INITIATIVE LOCALE – À la boutique Stations Services, à Rezé, près de Nantes, les particuliers comme les pros peuvent venir chiner des matériaux récupérés auprès d’entreprises.

« L’idée m’est venu en allant faire une expo à New York en tant qu’artiste. J’ai découvert le projet Materials for the Arts, qui fournit des matériaux récupérés auprès d’entreprises à des artistes ou étudiants en art », raconte Philippe Comtesse, 40 ans et fondateur de l’établissement Stations Services, à Rezé, près de Nantes. Peinture, moquettes, ameublement… Les entreprises ont souvent des restes de chantiers qui peuvent servir à d’autres. C’est ce qu’on appelle le « réemploi ».
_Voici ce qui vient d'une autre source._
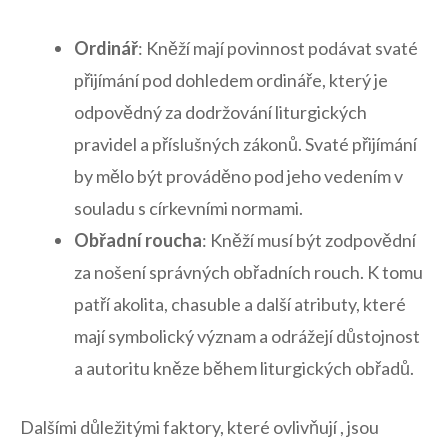
Ordinář
:⁤ Kněží mají povinnost podávat svaté
přijímání pod dohledem ‍ordináře,​ který⁤ je
odpovědný za dodržování liturgických‍
pravidel a ⁣příslušných zákonů. Svaté přijímání
⁤by mělo být prováděno‌ pod jeho vedením​ v ​
souladu s církevními‍ normami.
Obřadní roucha
: Kněží musí⁣ být zodpovědní⁤
za nošení⁣ správných obřadních rouch.⁤ K​ tomu
patří ⁢akolita, chasuble a ‌další atributy, které
mají⁤ symbolický význam ‍a odrážejí důstojnost
a autoritu kněze⁣ během liturgických obřadů.
Dalšími důležitými faktory,⁣ které ovlivňují , jsou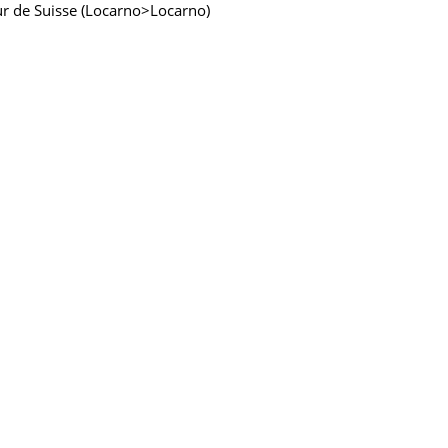
our de Suisse (Locarno>Locarno)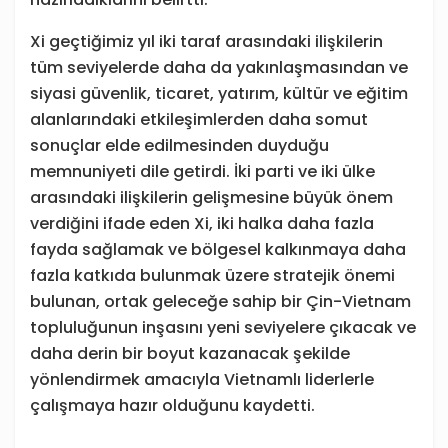
Xi geçtiğimiz yıl iki taraf arasındaki ilişkilerin
tüm seviyelerde daha da yakınlaşmasından ve
siyasi güvenlik, ticaret, yatırım, kültür ve eğitim
alanlarındaki etkileşimlerden daha somut
sonuçlar elde edilmesinden duyduğu
memnuniyeti dile getirdi. İki parti ve iki ülke
arasındaki ilişkilerin gelişmesine büyük önem
verdiğini ifade eden Xi, iki halka daha fazla
fayda sağlamak ve bölgesel kalkınmaya daha
fazla katkıda bulunmak üzere stratejik önemi
bulunan, ortak geleceğe sahip bir Çin-Vietnam
topluluğunun inşasını yeni seviyelere çıkacak ve
daha derin bir boyut kazanacak şekilde
yönlendirmek amacıyla Vietnamlı liderlerle
çalışmaya hazır olduğunu kaydetti.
Hormis en Île-de-France, où il existe un projet de réemploi des matériaux d’entreprises appelé La Réserve des arts, pour les professionnels de la culture, ce type de projet n’existait pas en France. L’artiste a donc créé Stations Services en 2015, mais avec une particularité en plus. « Au départ, le magasin s’adressait uniquement aux professionnels, puis au bout de quelques mois il s’est ouvert aux particuliers, et ce fut une bonne chose, car ils constituent aujourd’hui l’essentiel de notre clientèle », explique Philippe Comtesse. La structure fait payer les entreprises qui donnent des matériaux. Mais, pour elle, c’est toutefois moins cher que d’investir dans le recyclage en décharge, payant et obligatoire.
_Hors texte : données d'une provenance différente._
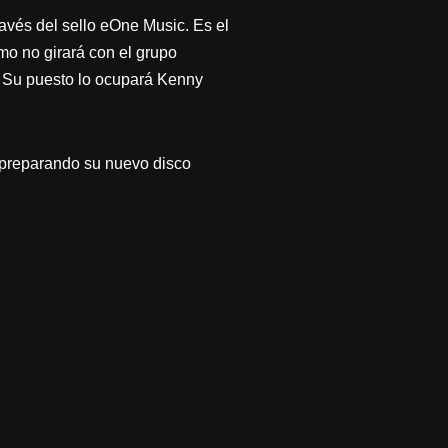
través del sello eOne Music. Es el
mo no girará con el grupo
 Su puesto lo ocupará Kenny
 preparando su nuevo disco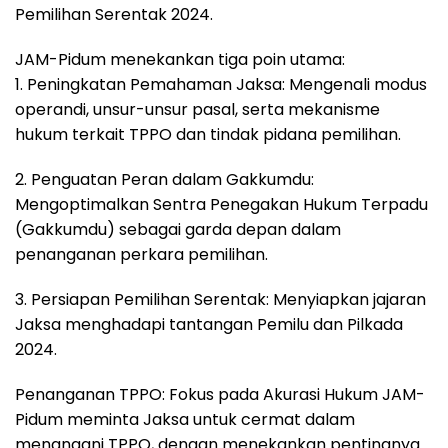
Pemilihan Serentak 2024.
JAM-Pidum menekankan tiga poin utama:
1. Peningkatan Pemahaman Jaksa: Mengenali modus
operandi, unsur-unsur pasal, serta mekanisme
hukum terkait TPPO dan tindak pidana pemilihan.
2. Penguatan Peran dalam Gakkumdu:
Mengoptimalkan Sentra Penegakan Hukum Terpadu
(Gakkumdu) sebagai garda depan dalam
penanganan perkara pemilihan.
3. Persiapan Pemilihan Serentak: Menyiapkan jajaran
Jaksa menghadapi tantangan Pemilu dan Pilkada
2024.
Penanganan TPPO: Fokus pada Akurasi Hukum JAM-
Pidum meminta Jaksa untuk cermat dalam
menangani TPPO, dengan menekankan pentingnya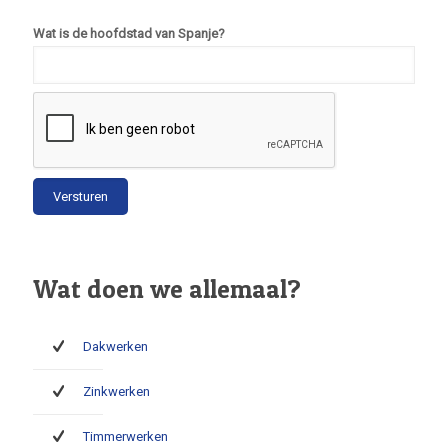
Wat is de hoofdstad van Spanje?
Wat doen we allemaal?
Dakwerken
Zinkwerken
Timmerwerken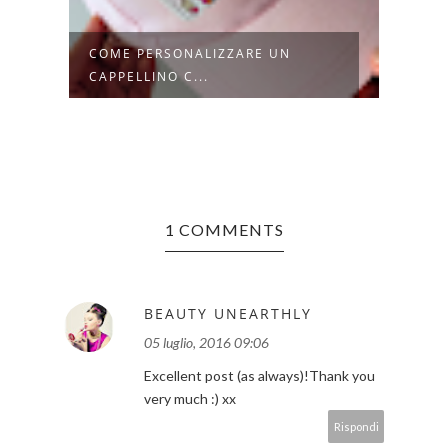
COME PERSONALIZZARE UN
15 T
CAPPELLINO C...
PORT
1 COMMENTS
BEAUTY UNEARTHLY
05 luglio, 2016 09:06
Excellent post (as always)!Thank you
very much :) xx
Rispondi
Une démarche écologique, économique et créative

La vente de ces matériaux est également rémunératrice. Les clients viennent à Stations Services pour s’inscrire dans une démarche écologique, tout en profitant de prix 30 % moins cher en moyenne que dans un magasin de bricolage classique. Mais il y a aussi une dimension « créativité », souligne Philippe Comtesse. « Il faut parfois se creuser la tête pour imaginer des créations à partir des matériaux que nous récupérons. » Stations Services compte actuellement sept salariés à mi-temps qui exercent en parallèle dans les univers de l’art et du design. Leur connaissance du milieu leur permet d’avoir une vision des matériaux réemployables ou non. Car c’est aussi l’enjeu : « Nous ne jetons que 1 % des choses invendues qu’on récupère », affirme Philippe Comtesse.

Fort de son succès, Stations Services espère continuer à embaucher en 2018. « En décembre 2017, nous sommes à 92 000 euros de chiffre d’affaires et nous espérons augmenter ce chiffre de 150 % en 2018 », explique Philippe Comtesse. Par la suite, la structure, qui est actuellement une association, pourrait évoluer en SCOP et organiser, de manière plus formelle qu’elle ne le fait déjà, des ateliers de bricolage. Le modèle inspire par ailleurs d’autres projets similaires en France.